In the past we've seen software defined radio's like the HackRF use to create art installations such as the 'Holypager', which was an art project that aimed to draw attention to the breach of privacy caused by pagers used by doctors and staff at hospitals.
Recently another art installation involving a software defined radio was exhibited at Wichita State University. The project by artist Nicholas A. Knouf is called "they transmitted continuously / but our times rarely aligned / and their signals dissipated in the æther" and it aims to collect the sounds of various satellite transmissions, and play them back using small piezo speakers in the art gallery. To do this he built a SatNOGS receiver and used a software defined radio to capture the audio. He doesn't mention which SDR was used, but most commonly RTL-SDR's are used with the SatNOGS project. Nicholas describes the project below:
This 20-channel sound installation represents the results of collecting hundreds of transmissions from satellites orbiting the earth. Using custom antennas that I built from scratch, I tracked the orbits and frequencies of satellites using specialized software. This software then allows me to collect the radio frequency signals and translate them into sound.

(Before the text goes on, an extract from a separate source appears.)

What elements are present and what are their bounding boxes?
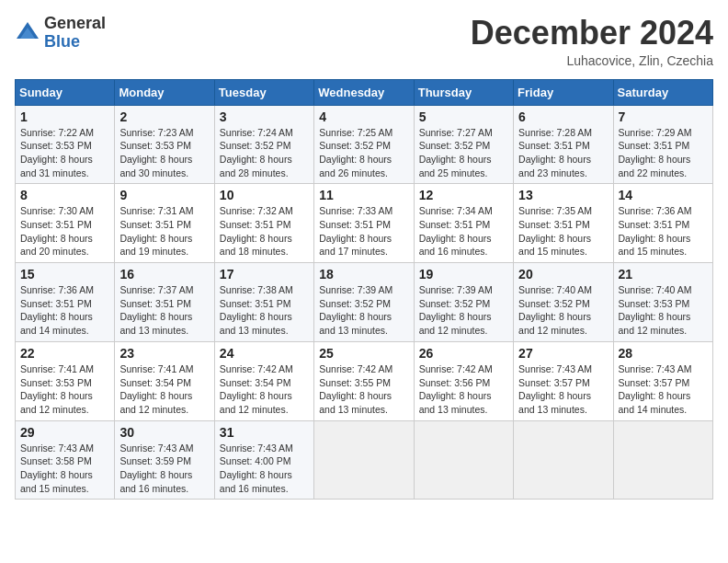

The open source software and hardware, called SatNOGS and developed by a world-wide group of satellite enthusiasts, enables anyone to build a ground station for tracking satellites and their transmissions, which are then uploaded to a publicly accessable database. Data received by my ground stations can be found here. These transmissions are mostly from weather satellites, CubeSats (small satellites launched by universities world-wide for short-term research), or amateur radio repeaters (satellites designed for ham radio operators to experiment with communication over long distances).
I made the speakers hanging from the grid from a piezoelectric element embedded between two sheets of handmade abaca paper that was then air dried over a form.
The project was also discussed over on the SatNOGS forum.